To live with terror is to wake up each morning and to feel that nothing belongs to you – your mate, your children, your life, the streets you walk through, the coffee shop you sit in with friends, the building which houses your office, your computer, your new stockings. Everything can be taken from you in the blink of an eye –destroyed, ravaged, turned into a rubble of torn metal, flesh, fabric. The idea that it can and will happen without a trial, lawyers, jury, the right to appeal: you, yours, all you ever thought was yours by birth, by right, by law, by simple human decency will be stolen from you by someone you never met, who doesn’t even know your name, who will become your self-appointed judge, jury, and executioner.
To live with terror is to wake every morning and count your blessings, all those you love who’ve survived one more day whole, unharmed, untouched.
To live with terror is to lie in bed and dread what lies beyond this hour, this minute, this second. But also to breathe more deeply and notice the sky, hear the click of coffee spoons, smell the fragrant, brewed cup. It is to taste each mouthful and take no second chance for granted.
To live with terror is to suspect each stranger, to cherish each friend, to love more deeply, hate more unforgivingly. It is to have no tolerance for the morally confused who waver, who say: “Yes, but, on the other hand,” to have no tolerance for those who still claim nothing is black and white.
To live with terror is to see the dividing line, the demarcation between good and evil like a white road marker: never was anything more clear, more simple, more stark, than that which divides those who kill from those that are killed – the scum of the earth from innocent noncombatants.

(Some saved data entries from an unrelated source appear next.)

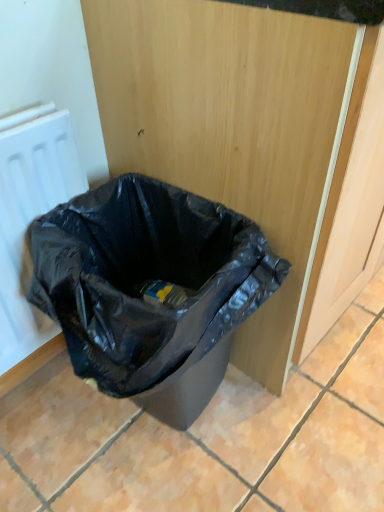 At what (x,y) coordinates should I click in order to perform the action: click on vacant area that lies to the right of black plastic bag at lower left. Please return your answer as a coordinate pair (x, y). This screenshot has height=512, width=384. Looking at the image, I should click on (316, 421). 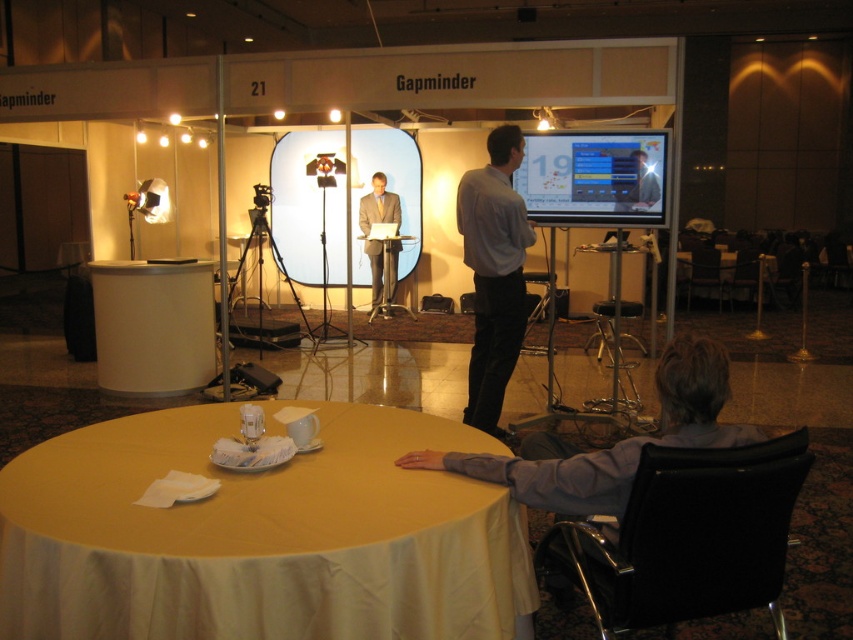 Does matte gray suit at center have a smaller size compared to matte black laptop at upper center?

Actually, matte gray suit at center might be larger than matte black laptop at upper center.

Does matte gray suit at center appear on the left side of matte black laptop at upper center?

Correct, you'll find matte gray suit at center to the left of matte black laptop at upper center.

At what (x,y) coordinates should I click in order to perform the action: click on matte gray suit at center. Please return your answer as a coordinate pair (x, y). The width and height of the screenshot is (853, 640). Looking at the image, I should click on (381, 268).

Where is `matte gray suit at center`? The height and width of the screenshot is (640, 853). matte gray suit at center is located at coordinates (381, 268).

Between yellow fabric-covered table at lower left and light blue shirt at center, which one has less height?

With less height is yellow fabric-covered table at lower left.

Does yellow fabric-covered table at lower left have a greater height compared to light blue shirt at center?

No, yellow fabric-covered table at lower left is not taller than light blue shirt at center.

Is point (521, 545) positioned behind point (503, 129)?

That is False.

In order to click on yellow fabric-covered table at lower left in this screenshot , I will do `click(259, 536)`.

Does matte plastic screen at upper center lie behind matte black laptop at upper center?

That is False.

Between matte plastic screen at upper center and matte black laptop at upper center, which one appears on the left side from the viewer's perspective?

Positioned to the left is matte plastic screen at upper center.

Does point (639, 138) come farther from viewer compared to point (637, 204)?

No, it is not.

Identify the location of matte plastic screen at upper center. This screenshot has height=640, width=853. (595, 177). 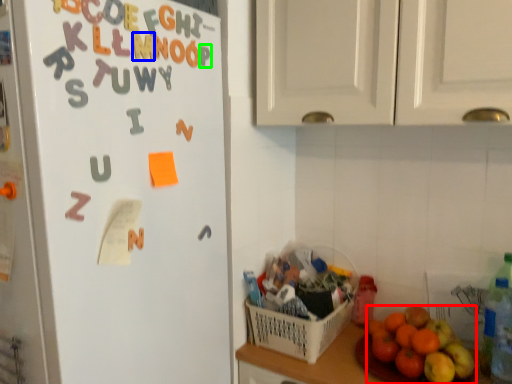 Question: Estimate the real-world distances between objects in this image. Which object is farther from grapefruit (highlighted by a red box), alphabet (highlighted by a blue box) or letter (highlighted by a green box)?

Choices:
 (A) alphabet
 (B) letter

Answer: (A) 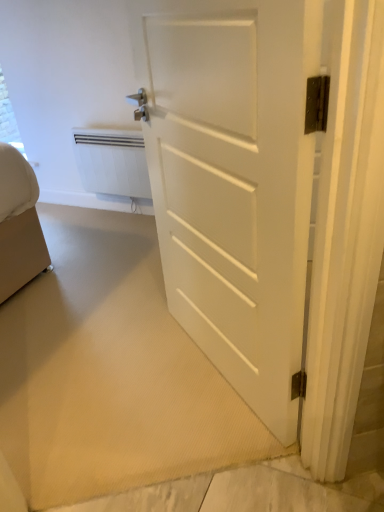 Question: Relative to white matte door at center, is white matte radiator at upper left in front or behind?

Choices:
 (A) behind
 (B) front

Answer: (A)

Question: Considering the positions of white matte radiator at upper left and white matte door at center in the image, is white matte radiator at upper left taller or shorter than white matte door at center?

Choices:
 (A) tall
 (B) short

Answer: (B)

Question: From a real-world perspective, is white matte radiator at upper left physically located above or below white matte door at center?

Choices:
 (A) below
 (B) above

Answer: (A)

Question: From the image's perspective, is white matte door at center above or below white matte radiator at upper left?

Choices:
 (A) above
 (B) below

Answer: (B)

Question: Is point (256, 309) closer or farther from the camera than point (94, 187)?

Choices:
 (A) closer
 (B) farther

Answer: (A)

Question: In the image, is white matte door at center positioned in front of or behind white matte radiator at upper left?

Choices:
 (A) front
 (B) behind

Answer: (A)

Question: From a real-world perspective, is white matte door at center physically located above or below white matte radiator at upper left?

Choices:
 (A) above
 (B) below

Answer: (A) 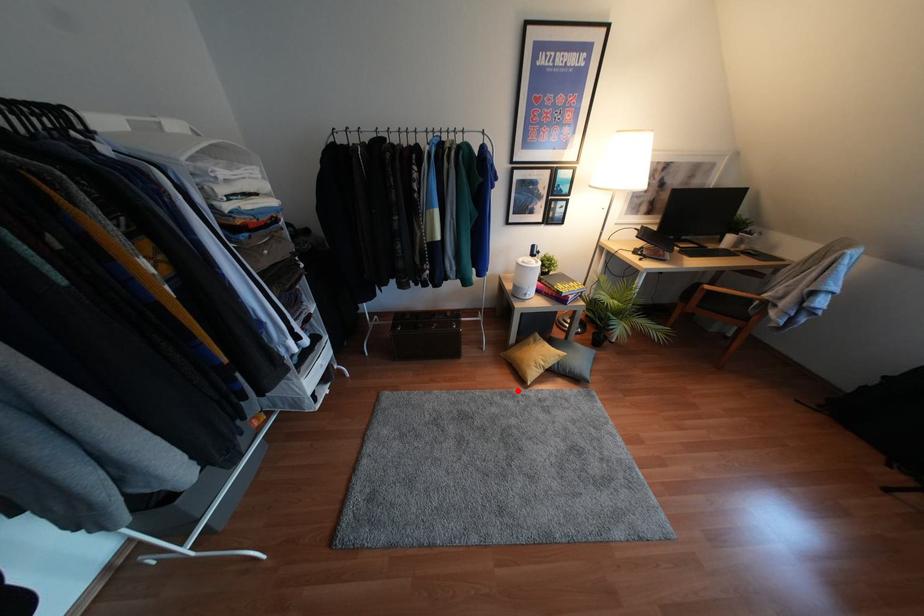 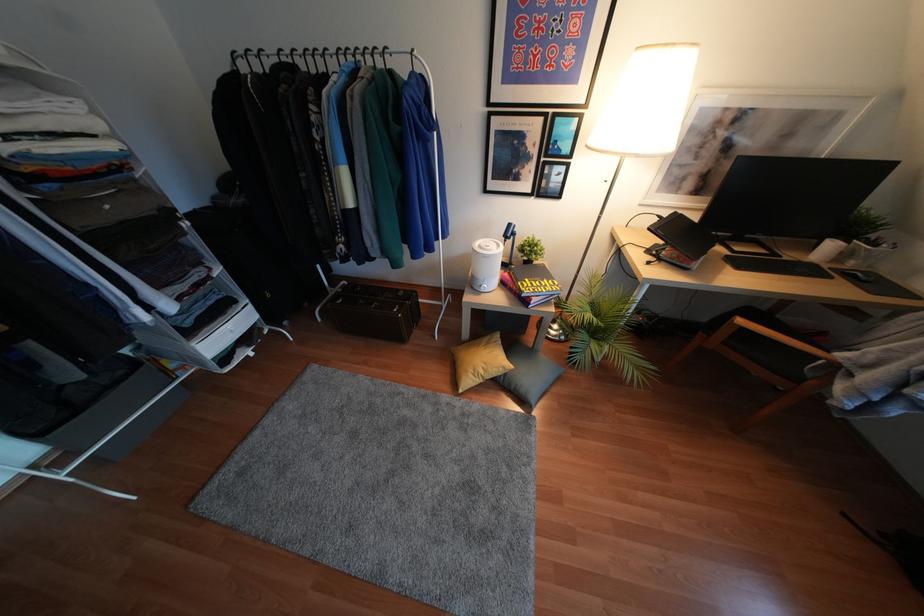 The point at the highlighted location is marked in the first image. Where is the corresponding point in the second image?

(445, 397) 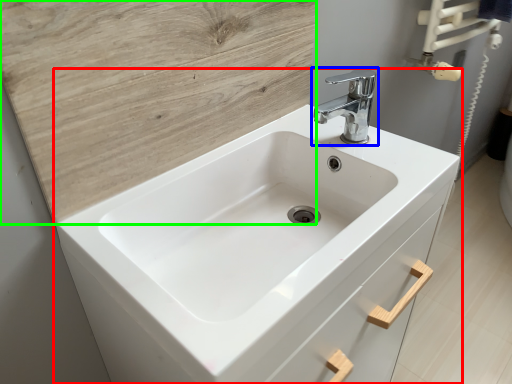 Question: Considering the real-world distances, which object is closest to sink (highlighted by a red box)? tap (highlighted by a blue box) or plywood (highlighted by a green box).

Choices:
 (A) tap
 (B) plywood

Answer: (B) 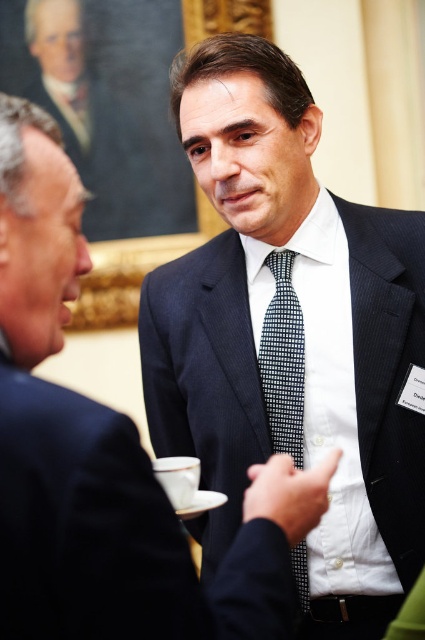 You are a fashion designer observing two men in a formal setting. You notice both are wearing suits at the center of the image. Which suit, the dark blue suit at center or the navy blue suit at center, appears taller on the men?

The dark blue suit at center appears taller than the navy blue suit at center.

You are a tailor trying to fit a customer for a new suit. You observe two suits in the image at the event. Based on the visual comparison between the dark blue suit at center and the navy wool suit at center, which one has a wider torso measurement?

The dark blue suit at center has a wider torso measurement than the navy wool suit at center, as its width surpasses the latter.

You are a photographer at a formal event. You want to take a photo of the two men in dark suits. The two men are the dark blue suit at center and the other man in a dark suit. How far apart are they?

The two men in dark suits are 7.73 feet apart. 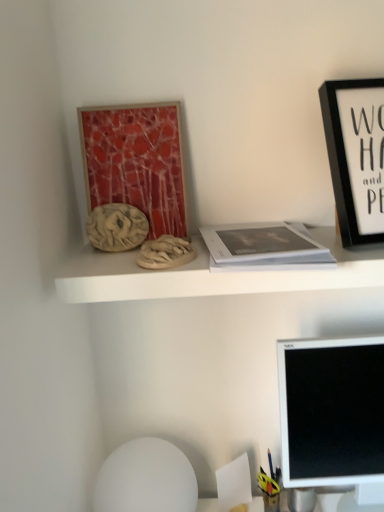 You are a GUI agent. You are given a task and a screenshot of the screen. Output one action in this format:
    pyautogui.click(x=<x>, y=<y>)
    Task: Click on the free space above white matte book at center (from a real-world perspective)
    
    Given the screenshot: What is the action you would take?
    pyautogui.click(x=259, y=241) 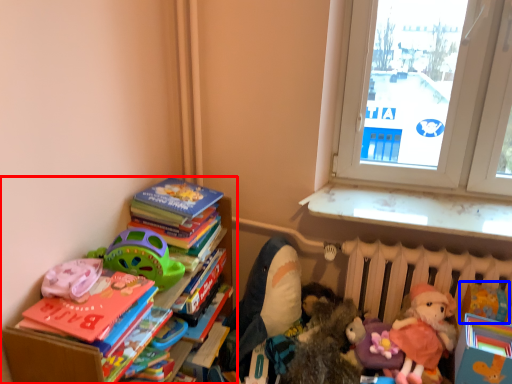 Question: Among these objects, which one is nearest to the camera, bookcase (highlighted by a red box) or toy (highlighted by a blue box)?

Choices:
 (A) bookcase
 (B) toy

Answer: (A) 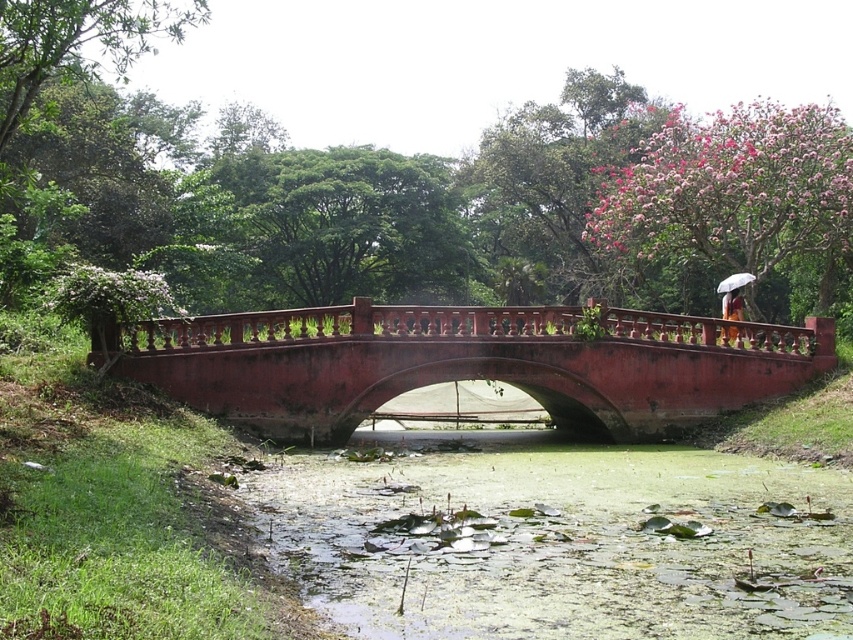 You are planning to cross the smooth red bridge at center with a large backpack. Considering the size of the bridge and the white matte umbrella at upper right, do you think the bridge can accommodate your backpack?

The smooth red bridge at center has a larger size compared to the white matte umbrella at upper right, so the bridge is spacious enough to accommodate your backpack.

You are standing on the ground near the smooth red bridge at center and want to take a photo of the white matte umbrella at upper right. Since the bridge is in the way, will you need to adjust your position to ensure the umbrella is fully visible?

The smooth red bridge at center is taller than the white matte umbrella at upper right, so the bridge may block part of the umbrella. To ensure the umbrella is fully visible, you might need to move to a position where the bridge doesn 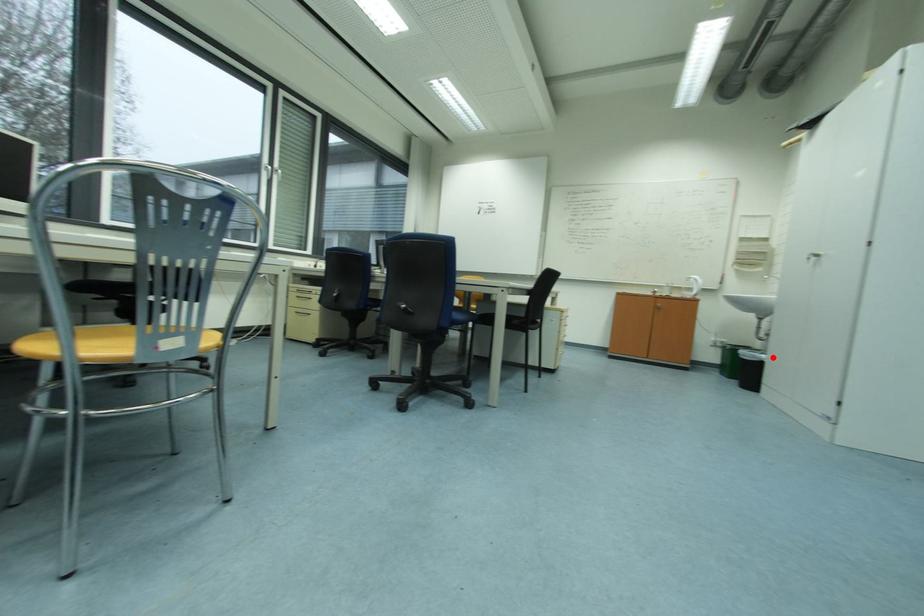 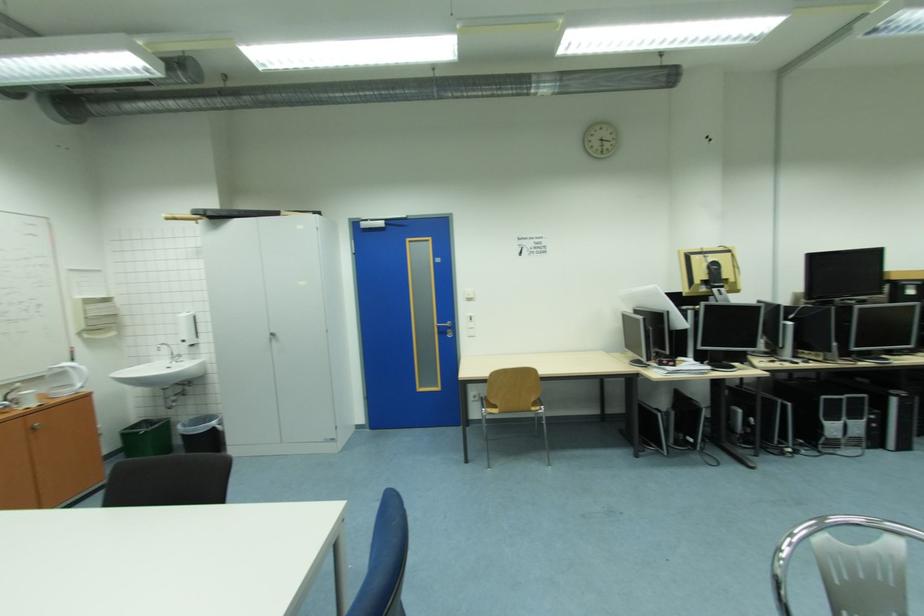 Question: I am providing you with two images of the same scene from different viewpoints. Given a red point in image1, look at the same physical point in image2. Is it:

Choices:
 (A) Closer to the viewpoint
 (B) Farther from the viewpoint

Answer: (A) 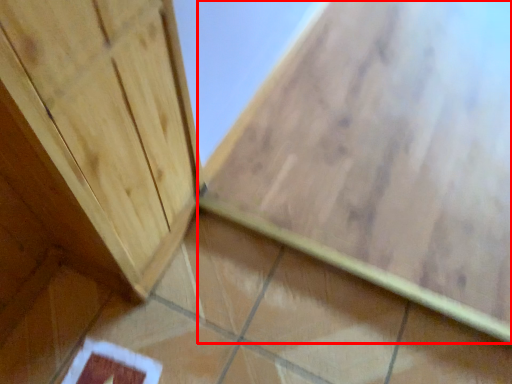 Question: In this image, where is ceramic tile (annotated by the red box) located relative to ceramic tile?

Choices:
 (A) left
 (B) right

Answer: (B) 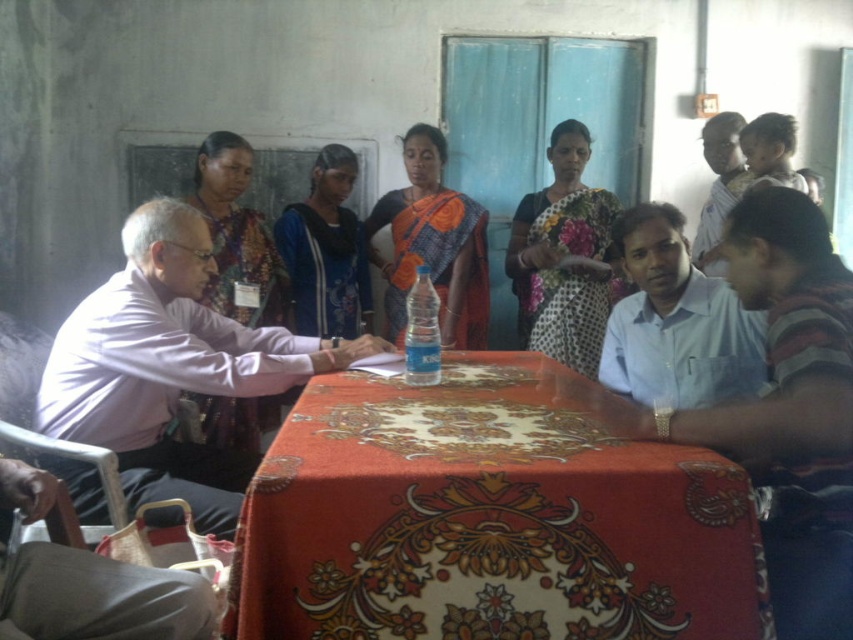 Question: Can you confirm if purple shirt at left is positioned below printed fabric saree at center?

Choices:
 (A) yes
 (B) no

Answer: (A)

Question: Does floral-patterned fabric at center lie in front of smooth skin man at upper right?

Choices:
 (A) yes
 (B) no

Answer: (A)

Question: Considering the real-world distances, which object is closest to the light blue shirt at center?

Choices:
 (A) floral fabric saree at center
 (B) printed fabric saree at center
 (C) smooth skin baby at upper right

Answer: (A)

Question: Where is light blue shirt at center located in relation to blue sari at center in the image?

Choices:
 (A) above
 (B) below

Answer: (B)

Question: Considering the real-world distances, which object is farthest from the smooth skin man at upper right?

Choices:
 (A) blue sari at center
 (B) light blue shirt at center
 (C) smooth skin baby at upper right

Answer: (B)

Question: Which point is closer to the camera taking this photo?

Choices:
 (A) (468, 477)
 (B) (717, 285)
 (C) (247, 412)
 (D) (407, 253)

Answer: (A) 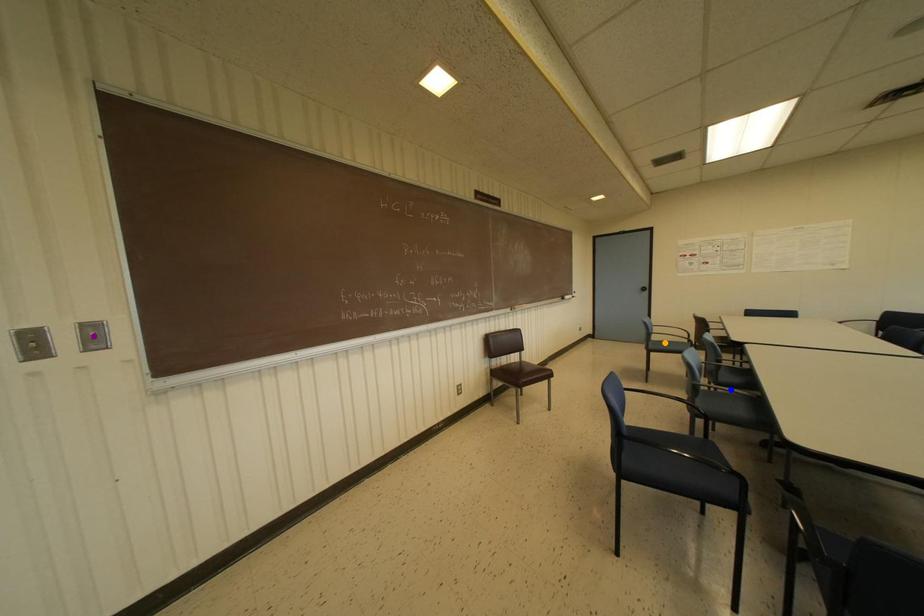 Looking at this image, order these from farthest to nearest:
orange point, purple point, blue point

orange point, blue point, purple point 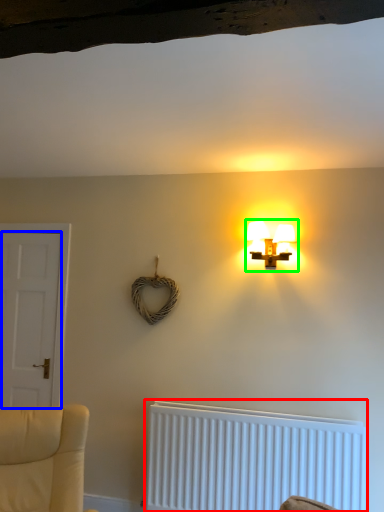 Question: Which object is positioned closest to radiator (highlighted by a red box)? Select from door (highlighted by a blue box) and lamp (highlighted by a green box).

Choices:
 (A) door
 (B) lamp

Answer: (B)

To live with terror is to live more profoundly, in greater touch with truth, good, God, life, innocence, longing, fear, love, compassion, vengeance, and hope. It is a life that loses inevitability but gains depth. It is a life that loses the sense of freedom, safety, justice, logic, and predictability, replacing them with clarity, despair, physical alertness, and adaptability.
To live with terror is to live life always with a sense of imminent endings, but never to lose hope that one day things will go back to being the same again, each day, day after day.